L'appétit viendra peut-être en mangeant. En attendant, Tottenham avance masqué, davantage dans la peau d'un candidat à la Ligue des champions que dans celle d'un réel prétendant au titre. "En Angleterre, c'est difficile de se battre pour gagner le titre, soulignait Conte avant la reprise. Mais nous voulons être compétitifs et nous améliorer par rapport à la saison dernière. Pour être une équipe forte, il faut de la stabilité et une vision. Cela doit être clair. Et après, il faut y aller étape par étape pour réduire l'écart. Pour rattraper City et Liverpool, il faudrait, comme eux, dépenser 100 M€ sur un ou deux joueurs, pas sur six, comme nous."

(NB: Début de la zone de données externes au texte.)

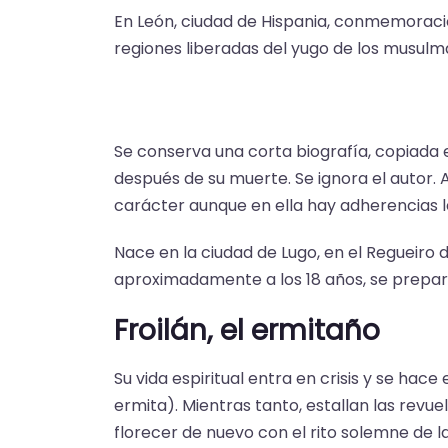
En León, ciudad de Hispania, conmemorac
regiones liberadas del yugo de los musulm
Se conserva una corta biografía, copiada e
después de su muerte. Se ignora el autor. 
carácter aunque en ella hay adherencias l
Nace en la ciudad de Lugo, en el Regueiro d
aproximadamente a los 18 años, se prepar
Froilán, el ermitaño
Su vida espiritual entra en crisis y se ha
ermita). Mientras tanto, estallan las rev
florecer de nuevo con el rito solemne de l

Structurellement, les Spurs ont progressé, mais il leur manque certainement encore un peu de vécu collectif et quelques individualités de premier plan pour réellement concurrencer City et Liverpool dans la course au titre. "Je m'attends à ce qu'ils terminent troisièmes ou quatrièmes, et qu'ils passent la phase de poules de la Ligue des champions, annonce Pete Sharland. Je ne pense pas qu'ils soient encore assez bons pour finir devant City et Liverpool sur l'ensemble d'une saison, de manière réaliste. Cependant, sur un match, c'est une équipe très dangereuse, donc je m'attends à ce qu'ils réussissent bien dans les coupes." Le challenger par excellence. C'est peut-être le statut qui convient le mieux à l'équipe de Conte. Car il ne la rend que plus dangereuse.